Give me a heroic captain, standing heroically at his sleek ship’s controls, jaw thrust forward, eyes squinting out at a universe that is bigger than a bread box. There is a space gun at his hip. If he fires it at some enemy there will be just the neat and bloodless glow of a bad man politely disappearing.
Give him heroic things to do and a noble purpose. Send him on a mission of great importance. You and I will stand at the space-port window waving him off. Let him save our world again and again, maybe discover new life forms. Send us a postcard, captain. Tell us all that you have fought and discovered today.
But when he does send a postcard, it’s disappointing, mundane, and depressing.
“Dear you,” he writes. “Kept the fabric of time and space from rending yesterday, but today the universe seems gray and uninteresting. Fought the Xracklamg Empire to a standstill. I long to spend a quiet evening by the red waterfalls of Traxlar or crawl through the short forests of Proctor. Maybe I’ll settle down somewhere in the Gragmar System, perhaps on the planet Bikgndom, where I can sip fgrompora with some pretty Klmpfrom as the Plompcores sing from low branches of the Dlaquar trees.”

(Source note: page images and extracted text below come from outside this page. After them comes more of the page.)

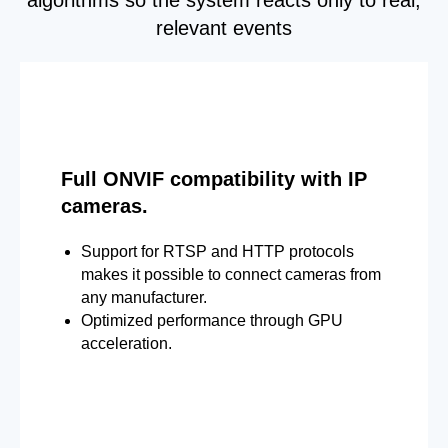
relevant events
Full ONVIF compatibility with IP
cameras.
Support for RTSP and HTTP protocols
makes it possible to connect cameras from
any manufacturer.
Optimized performance through GPU
acceleration.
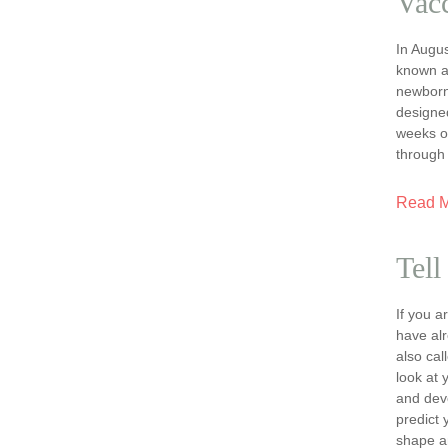
Vacc
In Augus
known a
newborns
designe
weeks o
through
Read 
Tell
If you 
have al
also ca
look at 
and dev
predict 
shape a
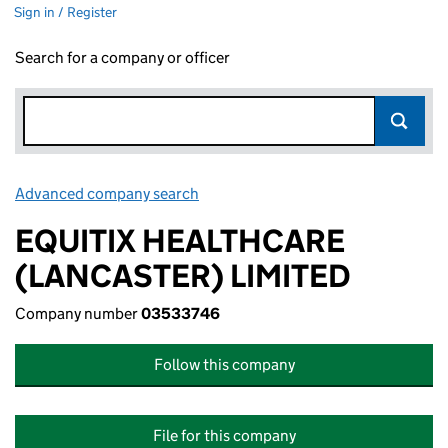
Sign in / Register
Search for a company or officer
Advanced company search
Link opens in new window
EQUITIX HEALTHCARE
(LANCASTER) LIMITED
Company number
03533746
Follow this company
File for this company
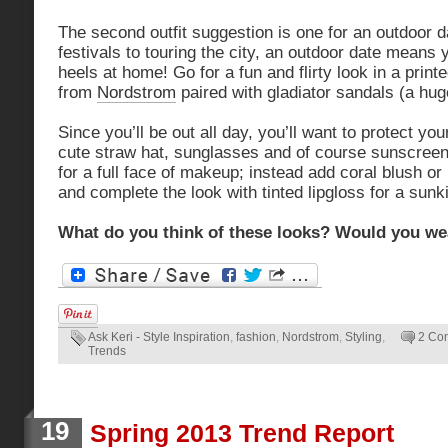
The second outfit suggestion is one for an outdoor 
festivals to touring the city, an outdoor date means y
heels at home! Go for a fun and flirty look in a print
from
Nordstrom
paired with gladiator sandals (a hug
Since you’ll be out all day, you’ll want to protect yo
cute straw hat, sunglasses and of course sunscreen. 
for a full face of makeup; instead add coral blush o
and complete the look with tinted lipgloss for a sunk
What do you think of these looks? Would you we
Ask Keri - Style Inspiration
,
fashion
,
Nordstrom
,
Styling
,
2 Co
Trends
19
Spring 2013 Trend Report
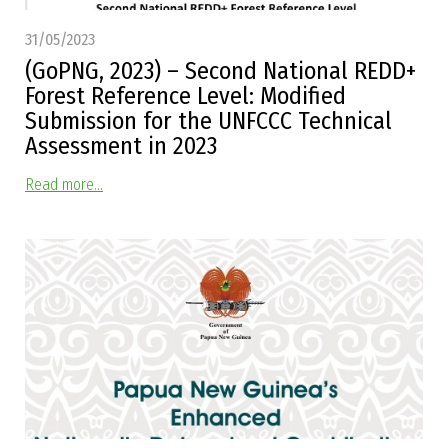
31/05/2023
(GoPNG, 2023) – Second National REDD+
Forest Reference Level: Modified
Submission for the UNFCCC Technical
Assessment in 2023
Read more...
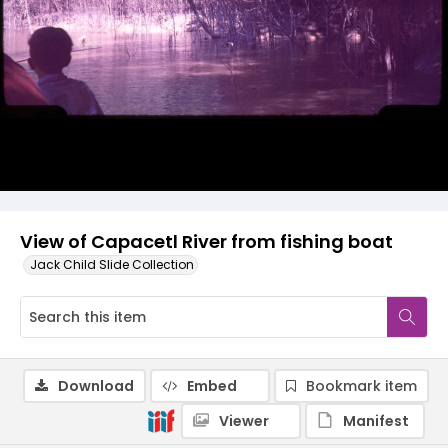
View of Capacetl River from fishing boat
Jack Child Slide Collection
Download
Embed
Bookmark item
Viewer
Manifest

We lose interest rapidly and become distracted while looking up “fgrompora” in the dictionary. We see the word “fichu” and wonder what it means. And then “fiducial.” And then “fibrinolysis.” The word “field mouse” reminds us of the time our kitchen was infested, and an exterminator had to be called in to do our dirty work.
And then “field.”
I remember fields when I was young. Tall grass. Hide and Seek. Cops and Robbers. Cowboys and Indians. Astronauts and Aliens. I lay on my back with yellow-green grass all around me. The clouds passed overhead. The books, the toys, TV shows, candy and comics. I remember all of my youthful ambitions, my adult realities, my various triumphs and failures. All of it seems lost now, and everything I do have is not the exact thing I had reached for. It is as if I have dressed in the dark, imagining I was putting on a certain shirt, a specific pair of pants, socks, and shoes, but when I stepped into the light, I realize what I’m wearing isn’t at all what I expected. These clothes don’t fit as well as what I found in the dark. The colors are wrong, the patterns jarring. Where is my splendid suit? Is it at the back of my closet still? Did I dream it while asleep and in my pajamas?